Being a contract of sale and not agency, any profits realized by the purported agent from discounts received from
the American supplier pertained to it with no obligation to account for it, much less to turn it over, to the purported
principal.
 Where buyers-a-retro failed for several years to clear their title to the property purchased and allowed seller-a-
retro to remain in possession in spite of expiration of the redemption period, the execution of the memorandum of
repurchase by the buyers’ son-in-law, which stood for years unrepudiated, constituted an implied agency under
Art. 1869, from their silence or lack of action, or their failure to repudiate the agency. Conde v. Court of Appeals,
119 SCRA 245 (1982).
 The registered owner who placed in the hands of another an executed document of transfer of the registered land,
was held to have effectively represented to a third party that the holder of such document is authorized to deal
with the property.
 When the owner of a hotel/café business allows a person to use the title “managing agent” and allows such person
to take charge of the business during his prolonged absence, performing the duties usually entrusted to managing
agent, then such owner is bound by the act of such person.
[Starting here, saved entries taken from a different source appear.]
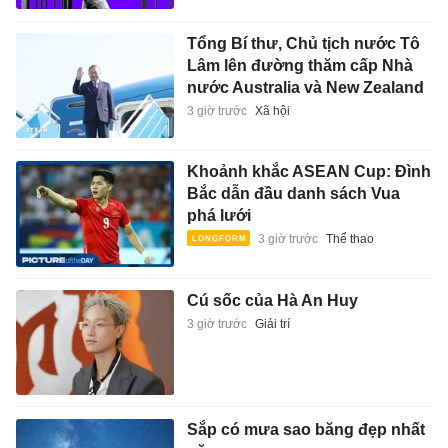
Tổng Bí thư, Chủ tịch nước Tô
Lâm lên đường thăm cấp Nhà
nước Australia và New Zealand
3 giờ trước
Xã hội
Khoảnh khắc ASEAN Cup: Đình
Bắc dẫn đầu danh sách Vua
phá lưới
3 giờ trước
Thể thao
Cú sốc của Hà An Huy
3 giờ trước
Giải trí
Sắp có mưa sao băng đẹp nhất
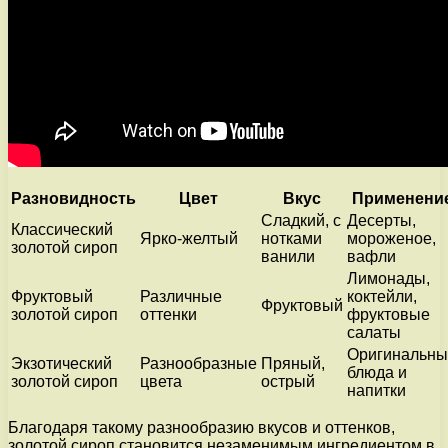
Разновидность
Цвет
Вкус
Применени
Сладкий, с
Десерты,
Классический
Ярко-желтый
нотками
мороженое,
золотой сироп
ванили
вафли
Лимонады,
Фруктовый
Различные
коктейли,
Фруктовый
золотой сироп
оттенки
фруктовые
салаты
Оригинальны
Экзотический
Разнообразные
Пряный,
блюда и
золотой сироп
цвета
острый
напитки
Благодаря такому разнообразию вкусов и оттенков,
золотой сироп становится незаменимым ингредиентом в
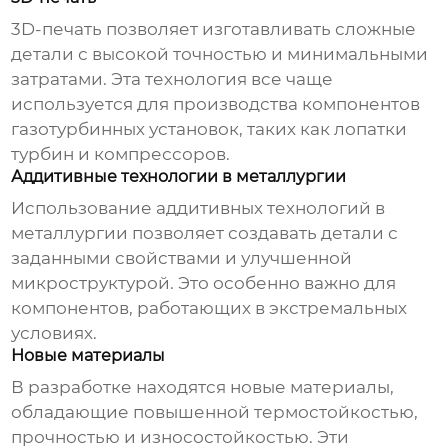
3D-печать позволяет изготавливать сложные
детали с высокой точностью и минимальными
затратами. Эта технология все чаще
используется для производства компонентов
газотурбинных установок, таких как лопатки
турбин и компрессоров.
Аддитивные технологии в металлургии
Использование аддитивных технологий в
металлургии позволяет создавать детали с
заданными свойствами и улучшенной
микроструктурой. Это особенно важно для
компонентов, работающих в экстремальных
условиях.
Новые материалы
В разработке находятся новые материалы,
обладающие повышенной термостойкостью,
прочностью и износостойкостью. Эти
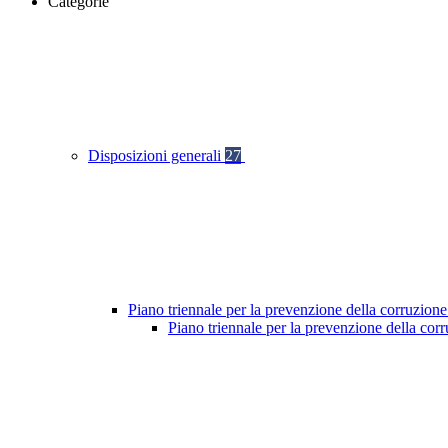
Categorie
Disposizioni generali
27
Piano triennale per la prevenzione della corruzione
Piano triennale per la prevenzione della co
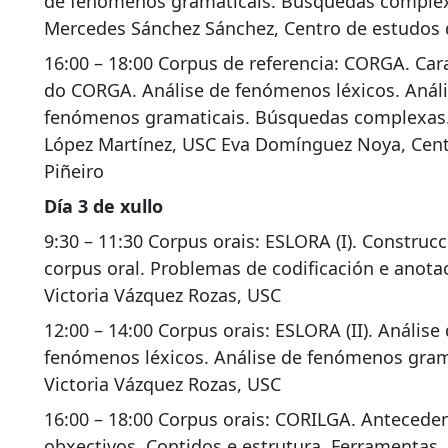
de fenómenos gramaticais. Búsquedas comple
Mercedes Sánchez Sánchez, Centro de estudos
16:00 – 18:00 Corpus de referencia: CORGA. Cara
do CORGA. Análise de fenómenos léxicos. Anál
fenómenos gramaticais. Búsquedas complexas.
López Martínez, USC Eva Domínguez Noya, Ce
Piñeiro
Día 3 de xullo
9:30 – 11:30 Corpus orais: ESLORA (I). Construc
corpus oral. Problemas de codificación e anota
Victoria Vázquez Rozas, USC
12:00 – 14:00 Corpus orais: ESLORA (II). Análise
fenómenos léxicos. Análise de fenómenos gram
Victoria Vázquez Rozas, USC
16:00 – 18:00 Corpus orais: CORILGA. Antecede
obxectivos. Contidos e estrutura. Ferramentas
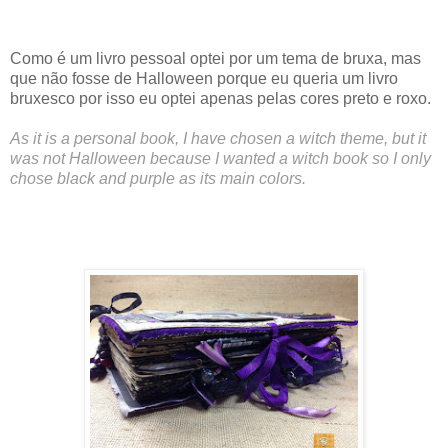
Como é um livro pessoal optei por um tema de bruxa, mas
que não fosse de Halloween porque eu queria um livro
bruxesco por isso eu optei apenas pelas cores preto e roxo.
As it is a personal book, I have chosen a witch theme, but it
was not Halloween because I wanted a witch book so I only
chose black and purple as its main colors.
 When the law firm has allowed for quite a period the messenger of another office to receive mails and
correspondence on their behalf, an implied agency had been duly constituted, specially when there is no showing
that counsel had objected to such practice or took step to put a stop to it.
 The respondent’s acquiescence of Hojilla’s acts was made when they failed to repudiate the latter’s act. They
knowingly permitted Hojilla to represent them and petitioners were clearly misled into believing Hojilla’s authority.
 A law firm acting as counsel for one of the parties in the intestate proceedings cannot file a petition for certiorari before
the Court of Appeals to protect its own interest. Under the law of agency, an agent is not personally liable for the
obligations of the principal unless he performs acts outside the scope of his authority or he expressly binds himself to
be personally liable. Otherwise, the principal is solely liable. Here, there was no showing that SRMO bound itself
personally for Gerardo’s obligations. SRMO also acted with the bounds of the authority issued by Gerardo, as the
transferee pendent lite of the widow’s interest, to receive the payment. xSiquion Reyna Monecillo and Ongsiako Law
officers v. Chinlo-Sia, 783 SCRA 56 (2016).
 When no particular formality is required by law, then the principal may appoint his agent in any form which might suit
his convenience or that of the agent, in this case a letter addressed to the agent requesting him to file a protest in behalf
of the principal with the Collector of Customs against the appraisement of the merchandise imported into the country
by the principal. xKuenzle and Streiff v. Collector of Customs, 31 Phil 646 (1915).
 The dated letter relied upon by the petitioners was signed by Fernandez alone, without any authority from the owners.
There is no actuation of Fernandez in connection with her dealings with the petitioners. As such, said letter is not binding
on the respondents as owners of the subject properties. xLitonjua v. Fernandez, 427 SCRA 478 (2004).
 In a case involving authority to act in baranggay conciliation cases covering an ejectment for failure to pay rentals: “A
power of attorney is an instrument in writing by which one person, as principal, appoints another as his agent and
confers upon him the authority to perform certain specified acts or kinds of acts on behalf of the principal. The written
authorization itself is the power of attorney, and this is clearly indicated by the fact that it has also been called a “letter
of attorney.” xWee v. De Castro, 562 SCRA 695 (2008).